So much for the National Portrait Gallery in Washington.   What about Scotland ?  If I think about the fact in the abstract that there are two National Portrait Galleries in Great Britain, thereby presuming that there are two different and quite separate nations, long before the establishment last year of a Scottish parliament, it strikes me that there ought to be more ambiguity in the relationship than in practice there is.   In fact, the Scottish National Portrait Gallery has some claim to be an institution with a longer ancestry than the English, since moves to establish a gallery of Scottish notables goes back to the period of the Scottish enlightenment when the printed Statutes of the Society of Antiquaries stipulated in 1783 that, ‘A room or gallery shall be appropriated for the collection of the best original Portraits, or, where such cannot be procured, the best copies of Portraits of illustrious and learned Scotsmen, and this apartment shall be denominated the Temple of Caledonian Fame’.   Indeed, the establishment of a National Portrait Gallery in London owes itself partly to the advocacy of the idea by Thomas Carlyle, who wrote in a letter to the Scottish collector and antiquary, David Laing, in 1854 that:

It has always struck me that Historical Portrait Galleries far transcend in worth all other kinds of national Collections of Pictures whatever;  that in fact they ought to exist…in every country, as among the most cherished National Possessions:-  and it is not a joyful reflection, but an extremely mournful one, that in no country is there at present such a thing to be found.

If the Scottish National Portrait Gallery owes its origins to very similar motives to the one in London — that is, the idea of antiquarian and historical record and the belief in the importance of celebrating those people who have contributed to the constitution of national identity — there are minor inflections of difference.   The chief of these is, I think, that sitters who are selected for incorporation into the collection do not necessarily have to be approved by the Board of Trustees, which is both an advantage and a disadvantage:  the advantage is that it gives the staff greater freedom in the selection of appropriate sitters;  the disadvantage is that their choice does not have quite the level of authority as when it has been discussed and debated by a body of the Great and the Good.   Indeed, one of the reasons that the Trustees of the National Galleries of Scotland advocated the broadening of the collections of the Scottish National Portrait Gallery into a National Gallery of Scottish Art, was because, as was argued in a series of highly tendentious and beautifully printed, anonymous pamphlets issued on St.

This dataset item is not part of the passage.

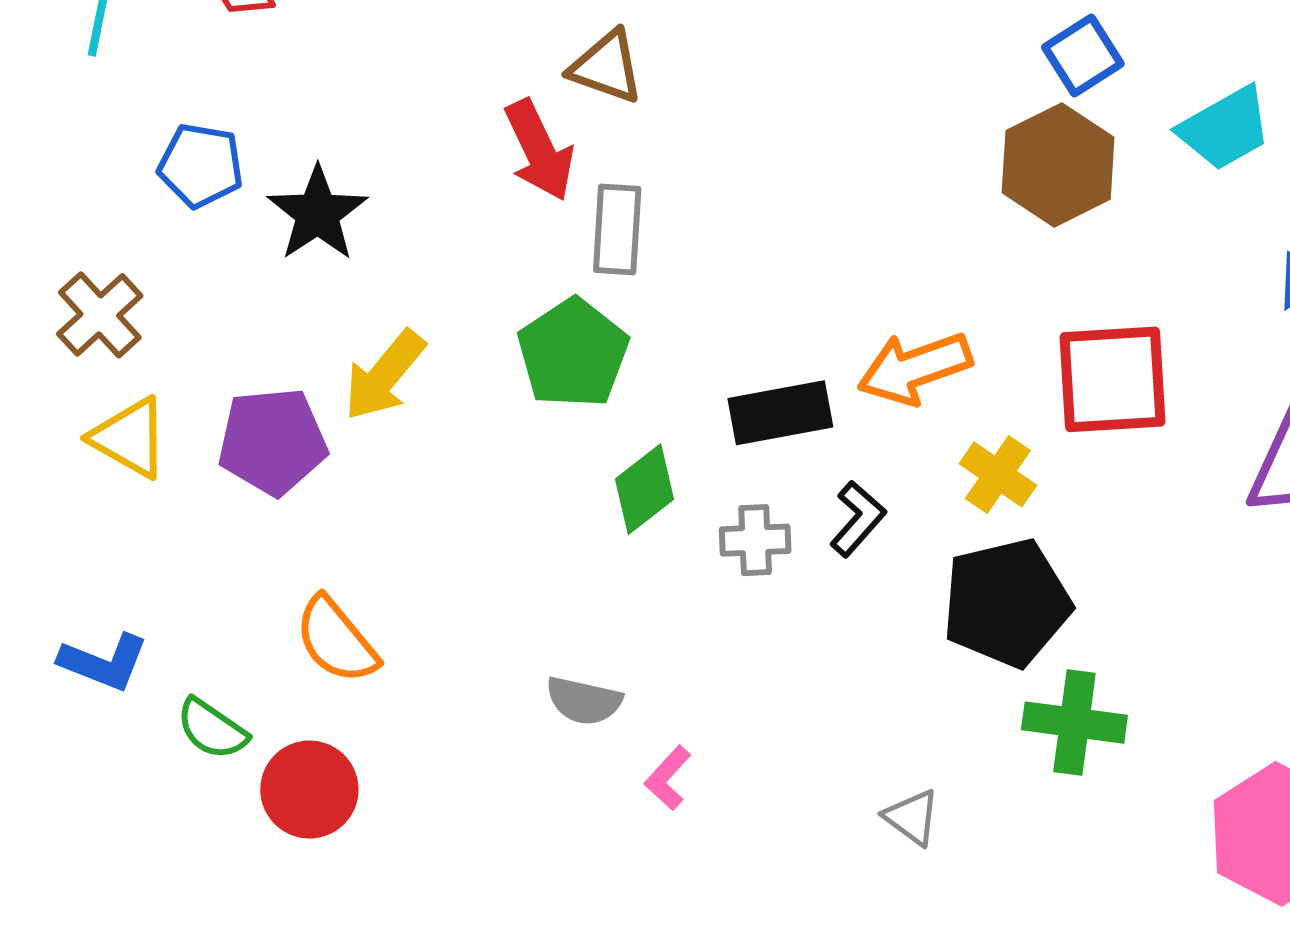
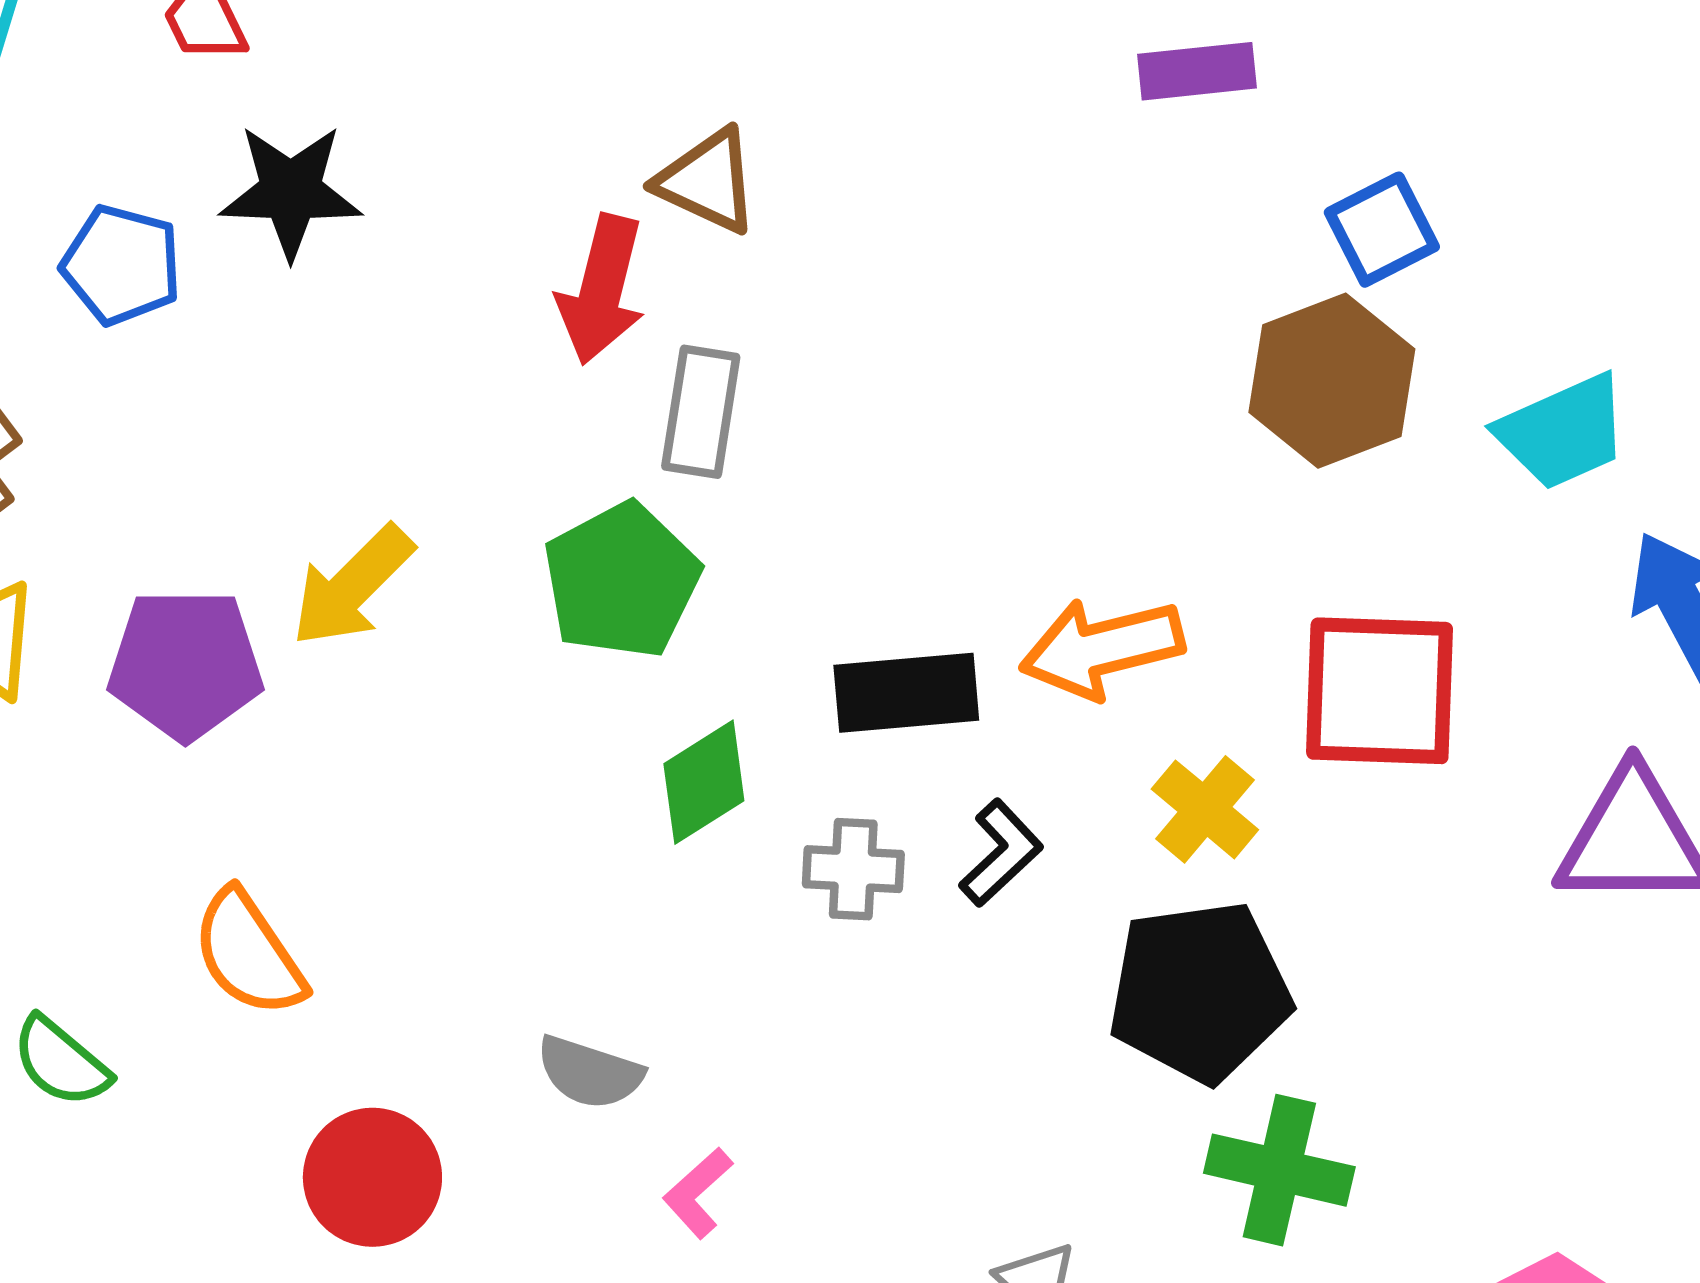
cyan trapezoid: (1225, 128) -> (1563, 432), moved
red arrow: (539, 150) -> (602, 289), turned 34
black star: (318, 214) -> (291, 191), moved, turned 30
red circle: (309, 790) -> (372, 1177), moved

Andrew’s Day 1993:

From Carlyle’s nineteenth-century Valhalla, limited to images of the great, the scope of the collection has been widened to present the history of the Scottish people.   Extending the scope of the collection has been a conscious and welcomed development, undertaken for much of this century by a succession of Keepers and Trustees.   Alongside the bemedalled portraits of famous generals can now be seen the portraits of the common soldiers.   Beside the Highland Chieftain now hangs his piper, beside the golfing laird, his caddie.   Carlyle might not have approved of this development, Smout surely would.[11]

This is stirring stuff.   In fact, one of the accompanying pamphlets went further and wrote, ‘If we do not have good images of whisky distilling, golf, curling, salmon fishing or stalking we must go out and find them’, which conjures up the picturesque image of the curators scouring the highways and byways of the Highlands for appropriate genre scenes and, where they do not exist, even ordering that they should be painted.

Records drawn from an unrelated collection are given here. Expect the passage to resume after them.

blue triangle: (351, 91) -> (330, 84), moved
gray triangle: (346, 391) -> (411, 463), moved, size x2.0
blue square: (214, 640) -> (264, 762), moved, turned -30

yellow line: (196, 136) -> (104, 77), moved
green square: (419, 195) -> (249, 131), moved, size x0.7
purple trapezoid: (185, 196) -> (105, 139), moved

Anyway, it has been decided, after heated debate, that the National Gallery of Scottish Art is not to be, at least in the form that was recently proposed in Glasgow.   And the Scottish National Portrait Gallery, I’m pleased to say, remains in its fine late nineteenth-century Scottish baronial building on Queen Street surroundeed by the more austere streetscape of Edinburgh’s New Town.   It now has the opportunity to expand and grow into the other half of its building which has been vacated by the former Museum of Scottish Antiquities.

Now we come to the National Portrait Gallery in London.   As I said at the beginning of my lecture, my purpose in looking comparatively at the establishment and current operation of the other National Portrait Galleries internationally is to try to define the subtle differences in mandate by which we operate, to unpack the cluster of ideas which lie behind our respective operations.   Rather than talking generally about the National Portrait Gallery in London, I want to convey a flavour of the way it operates by talking you through the acquisitions made at the last meeting of the Board of Trustees.   The intention is that these should give you some idea of the range and diversity of what we collect and to exemplify the reality of our current modus operandi by looking not at the theory of what we do, but the practice.

The first picture the Trustees approved was a portrait of Horace Walpole, the eighteenth-century writer, wit and builder of Strawberry Hill by Sir Joshua Reynolds, the greatest of eighteenth-century English portrait painters.   The combination of artist and sitter is teasing, because they both did so much in their different ways to delineate mid-eighteenth-century London life, although I’m not convinced that Reynolds quite manages to convey Horace Walpole’s sarcastic intelligence.   This was a classic National Portrait Gallery acquisition:  the importance of both sitter and artist beyond dispute and the picture will sit comfortably alongside the writers, architects and intellectuals of London at its most prosperous and confident.

The second acquisition of the last meeting was a pair of pastels by John Russell of Captain Bligh and his wife, following Bligh’s return from the Mutiny on the Bounty.   Again, an uncontroversial and rather beautiful pair of portraits, although Elizabeth Bligh’s claim to fame rests only on the fact that she was married to a folk hero and was the person who was responsible for securing his appointment as a captain on the Bounty.   This was an acquisition which we hope will come to us through an acceptance of it by the Treasury in lieu of the payment of death duties by the previous owners and a recognition by the body which administers acceptance-in-lieu that we will be the best public location for the works to be displayed.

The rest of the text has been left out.